[Opening Records supplied section]

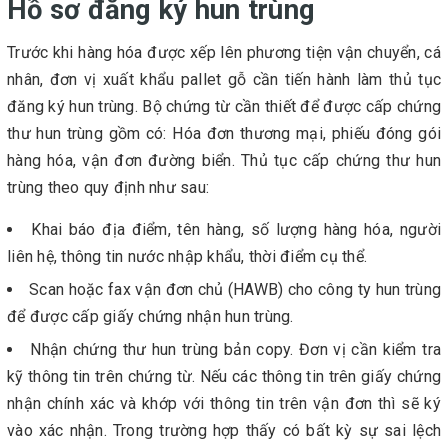
Hồ sơ đăng ký hun trùng
Trước khi hàng hóa được xếp lên phương tiện vận chuyển, cá
nhân, đơn vị xuất khẩu pallet gỗ cần tiến hành làm thủ tục
đăng ký hun trùng. Bộ chứng từ cần thiết để được cấp chứng
thư hun trùng gồm có: Hóa đơn thương mại, phiếu đóng gói
hàng hóa, vận đơn đường biển. Thủ tục cấp chứng thư hun
trùng theo quy định như sau:
Khai báo địa điểm, tên hàng, số lượng hàng hóa, người
liên hệ, thông tin nước nhập khẩu, thời điểm cụ thể.
Scan hoặc fax vận đơn chủ (HAWB) cho công ty hun trùng
để được cấp giấy chứng nhận hun trùng.
Nhận chứng thư hun trùng bản copy. Đơn vị cần kiểm tra
kỹ thông tin trên chứng từ. Nếu các thông tin trên giấy chứng
nhận chính xác và khớp với thông tin trên vận đơn thì sẽ ký
vào xác nhận. Trong trường hợp thấy có bất kỳ sự sai lệch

[Closing Records supplied section]

- Work item
What is needed is a word-for-word restatement of every line from the one with "thư hun trùng gồm" to the end of the entries above.

- Answer to this problem
thư hun trùng gồm có: Hóa đơn thương mại, phiếu đóng gói
hàng hóa, vận đơn đường biển. Thủ tục cấp chứng thư hun
trùng theo quy định như sau:
Khai báo địa điểm, tên hàng, số lượng hàng hóa, người
liên hệ, thông tin nước nhập khẩu, thời điểm cụ thể.
Scan hoặc fax vận đơn chủ (HAWB) cho công ty hun trùng
để được cấp giấy chứng nhận hun trùng.
Nhận chứng thư hun trùng bản copy. Đơn vị cần kiểm tra
kỹ thông tin trên chứng từ. Nếu các thông tin trên giấy chứng
nhận chính xác và khớp với thông tin trên vận đơn thì sẽ ký
vào xác nhận. Trong trường hợp thấy có bất kỳ sự sai lệch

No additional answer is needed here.